The case, Louisiana v. Callais, revolves around the state’s 2024 congressional map, which created a second majority-Black district after federal courts found the original map diluted Black voting power. While Black residents make up roughly one-third of Louisiana’s population, they were previously confined to just one of six congressional districts.

After the redrawn map was adopted, a group of twelve white voters sued, claiming it constituted an illegal racial gerrymander. A divided federal panel initially struck down the map, but the Supreme Court allowed it to stand for the 2024 election—leading to the election of Cleo Fields, a Black Democrat, in the newly formed district .

Now, in a rare procedural move, the Court has ordered reargument—not just on the specifics of Louisiana’s map, but on the sweeping constitutional question: Does the intentional creation of a majority-minority district violate the 14th or 15th Amendments? Legal experts say this signals the Court may be preparing to declare Section 2 of the Voting Rights Act unconstitutional .

Key Players in the Case

Party Position Key Argument
NAACP Legal Defense Fund Defending the map Section 2 is essential to prevent vote dilution and ensure minority representation
Louisiana Attorney General (Liz Murrill) Opposing the map Race-based redistricting relies on racial stereotypes and violates equal protection
Trump Administration (via DOJ) Supporting white plaintiffs Section 2 is “unworkable and unconstitutional”

Historical Erosion of the Voting Rights Act

The Voting Rights Act has been under judicial siege since its inception. In 1993, the Court in Shaw v. Reno warned that oddly shaped majority-Black districts could resemble “political apartheid.” Then, in 2013’s Shelby County v. Holder, the Court gutted Section 5—the provision requiring federal preclearance for voting changes in historically discriminatory states .

Chief Justice Roberts, who as a young Reagan-era lawyer opposed strengthening the Act, wrote in Shelby that “Section 2 remains” as a safeguard.

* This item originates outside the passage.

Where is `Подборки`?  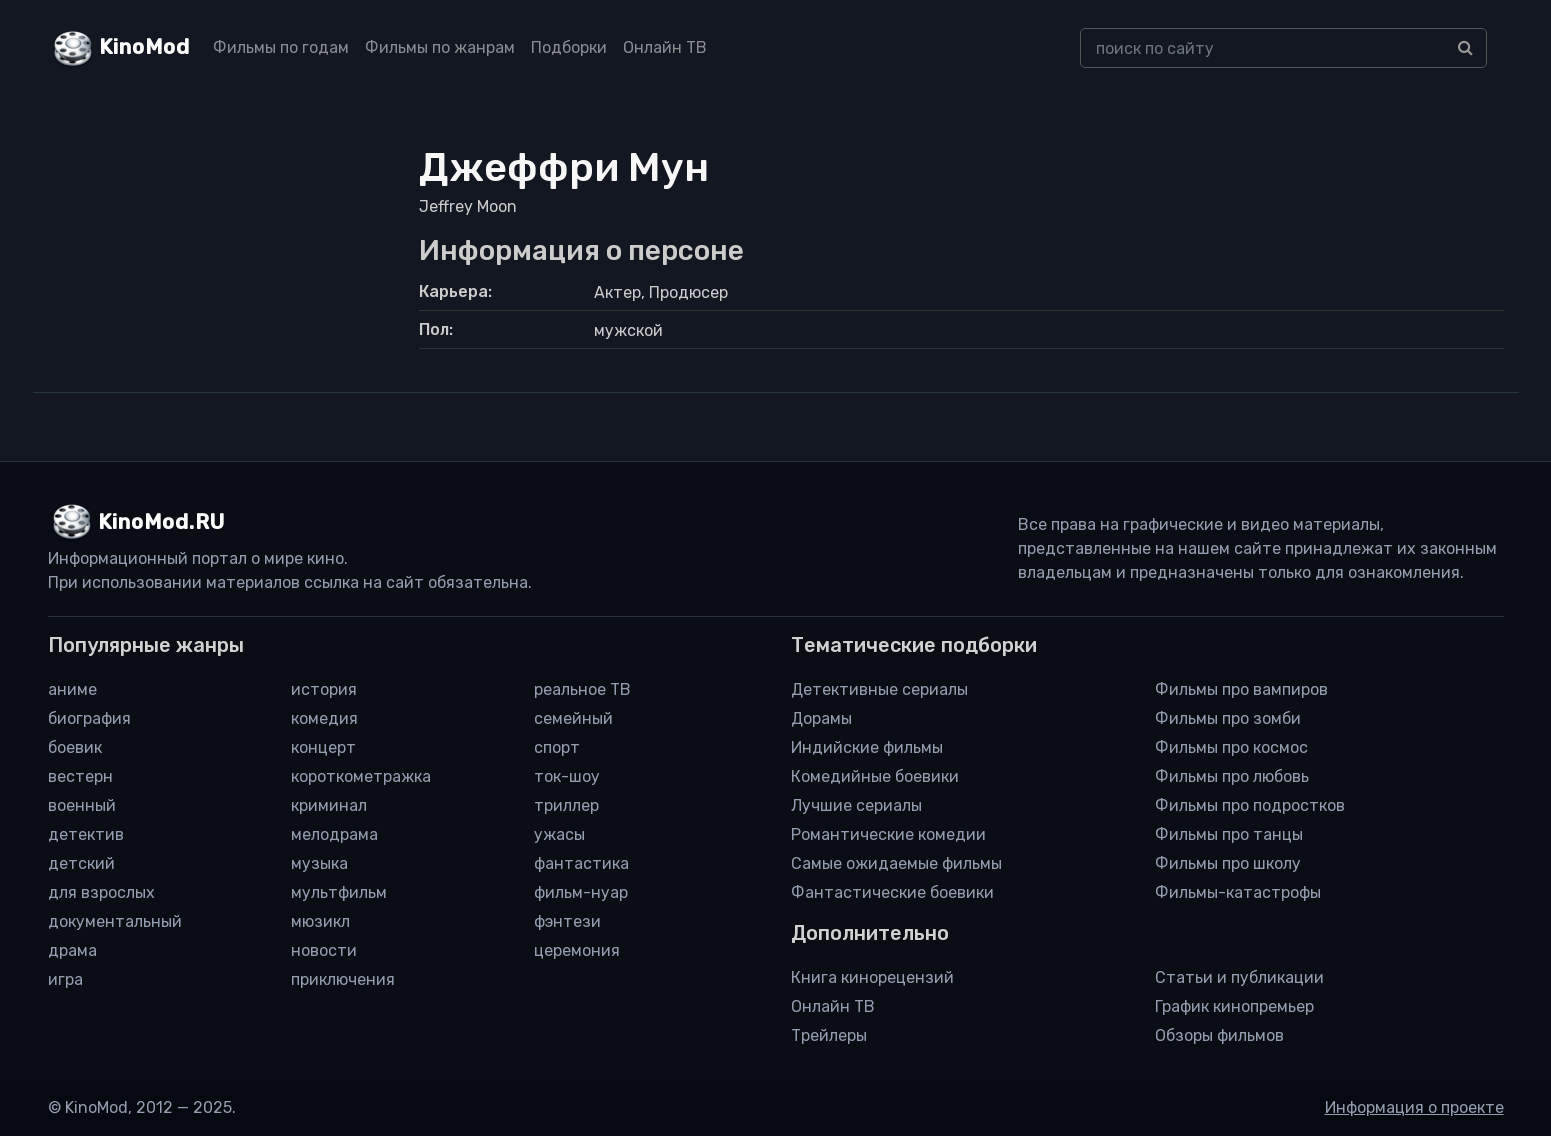 Подборки is located at coordinates (569, 47).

But now, even that backstop appears vulnerable. As Justice Sonia Sotomayor noted during oral arguments, the Court is being asked to overturn its own 2023 precedent that upheld Section 2 in an Alabama redistricting case .

What Section 2 Protects—and Why It Matters

Section 2 prohibits any voting practice that results in minority voters having “less opportunity than other members of the electorate to participate in the political process.” It has been used not just in the South, but nationwide—from New York school boards to Native American ballot access in Montana .

Under the Gingles test (from a 1986 ruling), plaintiffs must show: (1) a geographically compact minority group, (2) political cohesion among that group, and (3) consistent bloc voting by the white majority to defeat minority-preferred candidates. These standards have enabled the creation of majority-minority districts that elect diverse representatives like Alabama’s Shomari Figures and Louisiana’s Cleo Fields.

Potential Consequences of a Ruling Against Section 2

If the Court strikes down or severely limits Section 2, experts warn the impact would be “catastrophic.” Up to a dozen Democratic-held House seats across the South could be eliminated through Republican-led redistricting. More broadly, the ability of minority communities to challenge discriminatory maps or voting laws would vanish overnight .

As former Attorney General Eric Holder stated: “Any decision that fails to reaffirm precedent could shatter Americans’ faith in the judicial system.”